REQUIREMENT —
A complete response lists each line of the data below that includes the word "Champagne".

Recorded data:
● ● ● ● ● ● ●
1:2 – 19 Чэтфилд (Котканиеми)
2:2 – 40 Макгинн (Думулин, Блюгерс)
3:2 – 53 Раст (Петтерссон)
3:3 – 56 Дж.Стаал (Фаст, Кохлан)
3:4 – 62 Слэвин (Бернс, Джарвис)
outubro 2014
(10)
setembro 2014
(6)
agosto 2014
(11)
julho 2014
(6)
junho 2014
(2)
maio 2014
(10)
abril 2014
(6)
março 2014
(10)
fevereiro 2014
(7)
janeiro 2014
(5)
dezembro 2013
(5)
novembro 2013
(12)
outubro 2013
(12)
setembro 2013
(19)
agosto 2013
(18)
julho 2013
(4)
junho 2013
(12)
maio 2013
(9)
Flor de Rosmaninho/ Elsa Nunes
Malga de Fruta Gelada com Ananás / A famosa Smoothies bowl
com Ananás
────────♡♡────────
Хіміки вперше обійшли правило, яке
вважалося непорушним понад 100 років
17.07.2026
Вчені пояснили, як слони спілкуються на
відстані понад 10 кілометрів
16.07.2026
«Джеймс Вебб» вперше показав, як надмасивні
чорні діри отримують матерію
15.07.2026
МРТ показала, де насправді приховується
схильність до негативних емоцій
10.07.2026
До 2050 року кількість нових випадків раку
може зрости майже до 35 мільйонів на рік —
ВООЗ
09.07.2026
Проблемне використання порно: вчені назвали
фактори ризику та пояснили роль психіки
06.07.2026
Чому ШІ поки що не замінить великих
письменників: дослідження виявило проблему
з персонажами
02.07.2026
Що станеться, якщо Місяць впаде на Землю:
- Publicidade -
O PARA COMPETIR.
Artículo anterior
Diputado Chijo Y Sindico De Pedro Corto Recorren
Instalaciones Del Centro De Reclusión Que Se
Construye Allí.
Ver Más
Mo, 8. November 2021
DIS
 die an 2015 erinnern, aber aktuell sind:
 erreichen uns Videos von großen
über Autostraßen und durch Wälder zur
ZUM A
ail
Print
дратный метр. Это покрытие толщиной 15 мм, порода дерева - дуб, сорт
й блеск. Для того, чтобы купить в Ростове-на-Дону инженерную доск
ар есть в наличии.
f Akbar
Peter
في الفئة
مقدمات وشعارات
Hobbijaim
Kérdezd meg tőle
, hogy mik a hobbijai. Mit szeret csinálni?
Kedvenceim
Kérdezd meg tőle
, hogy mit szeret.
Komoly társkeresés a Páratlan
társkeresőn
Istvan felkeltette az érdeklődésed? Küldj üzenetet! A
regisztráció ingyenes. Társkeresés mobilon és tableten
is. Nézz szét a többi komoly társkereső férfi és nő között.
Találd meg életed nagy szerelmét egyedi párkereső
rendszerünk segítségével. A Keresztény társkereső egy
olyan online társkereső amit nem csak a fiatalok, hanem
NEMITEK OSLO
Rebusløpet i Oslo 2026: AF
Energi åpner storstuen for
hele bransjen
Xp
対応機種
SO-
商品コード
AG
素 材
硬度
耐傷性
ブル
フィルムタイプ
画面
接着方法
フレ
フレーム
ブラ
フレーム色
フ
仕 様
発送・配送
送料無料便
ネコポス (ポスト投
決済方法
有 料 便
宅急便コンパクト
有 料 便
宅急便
● ● ● ● ● ● ●
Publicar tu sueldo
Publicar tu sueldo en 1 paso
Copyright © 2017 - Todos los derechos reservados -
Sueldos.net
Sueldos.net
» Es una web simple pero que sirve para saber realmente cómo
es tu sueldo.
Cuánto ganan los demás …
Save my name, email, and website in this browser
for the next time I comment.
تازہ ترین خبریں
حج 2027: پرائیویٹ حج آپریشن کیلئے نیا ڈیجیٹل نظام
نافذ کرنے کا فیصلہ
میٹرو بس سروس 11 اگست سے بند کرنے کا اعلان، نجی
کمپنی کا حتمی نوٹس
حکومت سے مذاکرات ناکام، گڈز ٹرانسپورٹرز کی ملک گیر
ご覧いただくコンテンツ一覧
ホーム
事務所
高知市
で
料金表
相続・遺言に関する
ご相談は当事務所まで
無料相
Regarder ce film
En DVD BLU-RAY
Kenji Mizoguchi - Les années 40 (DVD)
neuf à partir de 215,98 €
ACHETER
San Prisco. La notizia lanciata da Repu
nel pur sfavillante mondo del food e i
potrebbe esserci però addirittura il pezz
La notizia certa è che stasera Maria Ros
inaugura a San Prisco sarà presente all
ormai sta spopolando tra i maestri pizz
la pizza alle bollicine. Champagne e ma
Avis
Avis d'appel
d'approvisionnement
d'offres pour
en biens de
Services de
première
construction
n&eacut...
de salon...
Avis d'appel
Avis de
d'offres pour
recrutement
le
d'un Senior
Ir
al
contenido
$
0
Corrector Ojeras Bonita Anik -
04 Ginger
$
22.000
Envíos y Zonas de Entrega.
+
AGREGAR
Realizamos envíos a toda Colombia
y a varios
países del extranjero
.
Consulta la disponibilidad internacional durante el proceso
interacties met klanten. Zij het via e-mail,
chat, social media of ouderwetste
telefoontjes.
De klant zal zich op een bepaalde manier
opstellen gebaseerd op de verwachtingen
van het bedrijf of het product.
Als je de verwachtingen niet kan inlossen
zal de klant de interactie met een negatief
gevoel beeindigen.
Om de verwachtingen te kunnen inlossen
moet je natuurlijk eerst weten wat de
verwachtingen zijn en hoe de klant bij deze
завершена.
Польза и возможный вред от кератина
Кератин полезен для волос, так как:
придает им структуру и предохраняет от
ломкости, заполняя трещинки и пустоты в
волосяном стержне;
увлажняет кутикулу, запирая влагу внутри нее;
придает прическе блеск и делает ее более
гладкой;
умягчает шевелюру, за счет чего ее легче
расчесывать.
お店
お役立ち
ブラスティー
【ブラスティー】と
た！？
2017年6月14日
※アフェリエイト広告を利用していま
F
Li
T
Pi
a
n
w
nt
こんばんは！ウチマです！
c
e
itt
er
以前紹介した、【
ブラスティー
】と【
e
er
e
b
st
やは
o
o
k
● ● ● ● ● ● ●
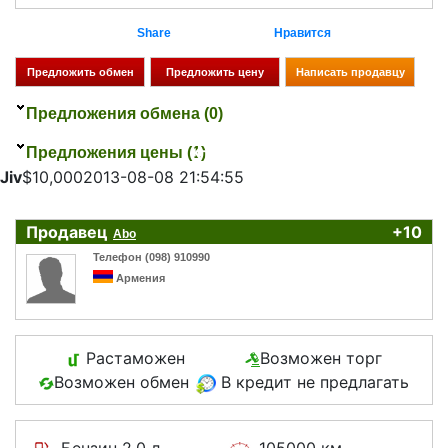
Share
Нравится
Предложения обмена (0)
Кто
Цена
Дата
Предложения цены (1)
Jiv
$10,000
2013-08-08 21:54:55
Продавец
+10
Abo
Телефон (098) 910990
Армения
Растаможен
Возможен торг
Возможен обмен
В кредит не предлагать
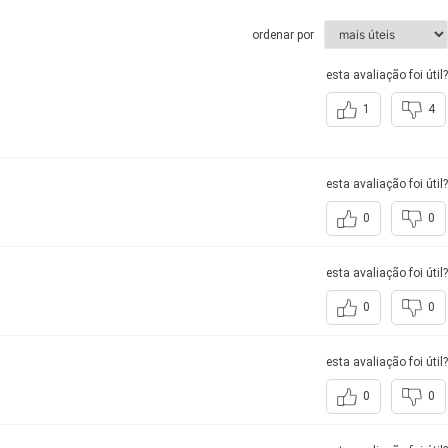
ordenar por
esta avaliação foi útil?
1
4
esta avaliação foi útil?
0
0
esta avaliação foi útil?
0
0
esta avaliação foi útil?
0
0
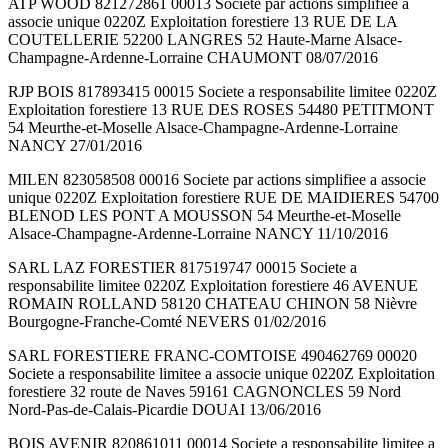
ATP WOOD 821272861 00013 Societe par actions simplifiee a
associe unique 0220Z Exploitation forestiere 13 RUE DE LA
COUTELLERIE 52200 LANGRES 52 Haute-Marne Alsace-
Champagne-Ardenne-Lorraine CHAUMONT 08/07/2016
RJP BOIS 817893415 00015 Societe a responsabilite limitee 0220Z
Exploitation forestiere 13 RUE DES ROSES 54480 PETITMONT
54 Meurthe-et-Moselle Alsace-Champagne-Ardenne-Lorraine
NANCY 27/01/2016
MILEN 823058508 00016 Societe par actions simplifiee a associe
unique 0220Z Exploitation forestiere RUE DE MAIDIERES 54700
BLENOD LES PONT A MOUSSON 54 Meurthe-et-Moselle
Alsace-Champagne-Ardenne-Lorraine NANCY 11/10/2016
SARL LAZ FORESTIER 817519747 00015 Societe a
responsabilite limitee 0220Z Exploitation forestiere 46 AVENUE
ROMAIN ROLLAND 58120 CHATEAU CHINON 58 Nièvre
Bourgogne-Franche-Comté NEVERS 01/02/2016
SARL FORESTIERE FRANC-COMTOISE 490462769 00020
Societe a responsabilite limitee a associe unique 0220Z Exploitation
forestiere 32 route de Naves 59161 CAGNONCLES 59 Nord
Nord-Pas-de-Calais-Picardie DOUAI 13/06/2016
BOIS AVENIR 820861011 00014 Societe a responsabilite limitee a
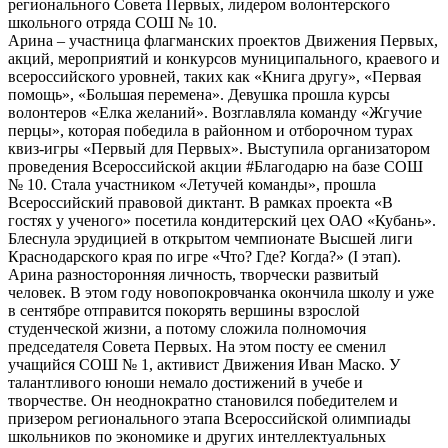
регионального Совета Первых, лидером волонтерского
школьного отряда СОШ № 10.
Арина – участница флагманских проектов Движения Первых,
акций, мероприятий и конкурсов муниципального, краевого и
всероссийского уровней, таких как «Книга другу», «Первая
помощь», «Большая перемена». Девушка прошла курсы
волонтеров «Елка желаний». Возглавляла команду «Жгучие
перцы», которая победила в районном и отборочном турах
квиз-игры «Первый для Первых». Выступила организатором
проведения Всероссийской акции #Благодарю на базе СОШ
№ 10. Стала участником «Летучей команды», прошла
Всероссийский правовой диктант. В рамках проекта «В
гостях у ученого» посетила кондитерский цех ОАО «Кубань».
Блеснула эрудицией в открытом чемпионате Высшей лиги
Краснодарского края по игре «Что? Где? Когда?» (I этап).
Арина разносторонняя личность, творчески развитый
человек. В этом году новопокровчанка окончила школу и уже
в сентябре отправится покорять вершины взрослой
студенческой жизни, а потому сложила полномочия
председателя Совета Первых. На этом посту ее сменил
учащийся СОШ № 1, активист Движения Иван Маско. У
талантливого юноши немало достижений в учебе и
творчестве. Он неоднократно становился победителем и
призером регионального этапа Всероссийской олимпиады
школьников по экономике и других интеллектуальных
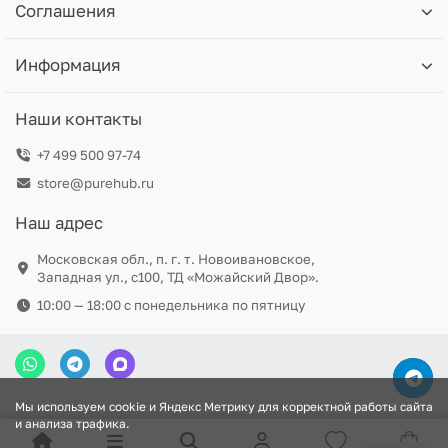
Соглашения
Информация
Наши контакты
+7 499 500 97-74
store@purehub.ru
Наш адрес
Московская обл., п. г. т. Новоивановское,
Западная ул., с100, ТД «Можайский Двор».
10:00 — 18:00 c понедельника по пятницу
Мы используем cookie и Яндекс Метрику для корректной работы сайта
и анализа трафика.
● ● ● ● ● ● ●
REPLY —
la pizza alle bollicine. Champagne e ma
Champagne-Ardenne-Lorraine CHAUMONT 08/07/2016
54 Meurthe-et-Moselle Alsace-Champagne-Ardenne-Lorraine
Alsace-Champagne-Ardenne-Lorraine NANCY 11/10/2016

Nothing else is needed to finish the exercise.